The sign for Oban appears in the headlights.
‘Thank you.’ The words feel hopelessly cheap, and I say them anyway.
Scottie shifts. ‘That’s what friends are for.’
‘That’s what we are. Friends. Right?’
The road curves. The headlights sweep across a deer warning sign, then into darkness again.
‘Aye. Friends.’
‘Scottie…I don’t really know what to do now.’
He cuts a sideways look at me. It lasts a tad too long for safe driving. ‘For starters, I know I’m not letting you go back there.’
My fingers curl tighter through his, holding on in a way that means more than holding on.
‘How long are we staying?’ My brain needs a framework for the chaos.
‘Until you’re ready to leave. Rugby season’s not over, so I have to get back at some point. What about you?’
‘The company’s touring with The Nutcracker. I’ve been training for the next production, because I want to be Principal dancer. That’s all I want. I can’t commute from Oban, but I don’t have to be in Glasgow constantly right now.’
He tenses, his whole frame locking into a promise. ‘We’ll figure it out.’
It’s not a plan, but I’ll take it.
Shortly after midnight, we pull into a gravel drive. The house is modest, stone walls weathered by salt air, and warm light spilling from a kitchen window. A coastal wind shoves against the car door when I open it. I climb out before my legs decide they are ready.

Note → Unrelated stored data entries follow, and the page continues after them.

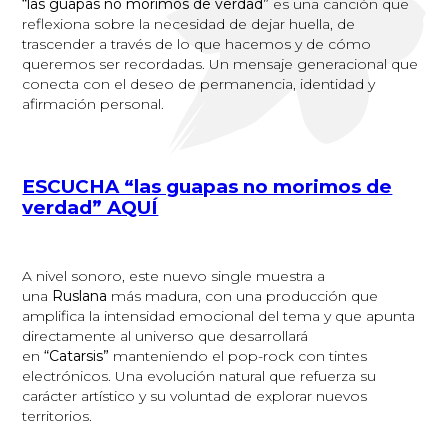
“las guapas no morimos de verdad”
es una canción que
reflexiona sobre la necesidad de dejar huella, de
trascender a través de lo que hacemos y de cómo
queremos ser recordadas. Un mensaje generacional que
conecta con el deseo de permanencia, identidad y
afirmación personal.
ESCUCHA “las guapas no morimos de
verdad” AQUÍ
A nivel sonoro, este nuevo single muestra a
una
Ruslana
más madura, con una producción que
amplifica la intensidad emocional del tema y que apunta
directamente al universo que desarrollará
en
“Catarsis”
manteniendo el pop-rock con tintes
electrónicos. Una evolución natural que refuerza su
carácter artístico y su voluntad de explorar nuevos
territorios.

Scottie is already at the back door. He shoulders my duffel bag and tucks the coffee maker under one arm like a rugby ball.
His mother appears in the doorway before we reach the steps, tying the belt of her fleece housecoat. She is a good bit shorter than her son, but has the same red hair threaded through with grey, and watchful eyes that take in my puffed-up face and his bruised hands.
‘Hi, I’m Gillian. Kettle’s on. House is quiet. Get in, the pair of you.’
The fridge door is plastered in mismatched magnets, a reminder card for the dentist, and a faded takeaway menu.
It’s so ordinary and a world away from Nevin’s Smeg that it actually makes my eyes sting.
She shuffles around the units in her slippers, slots a mug into my hands, and points me toward a chair at the pine table.
There’s nothing pitying in the way she looks at me. Only warmth.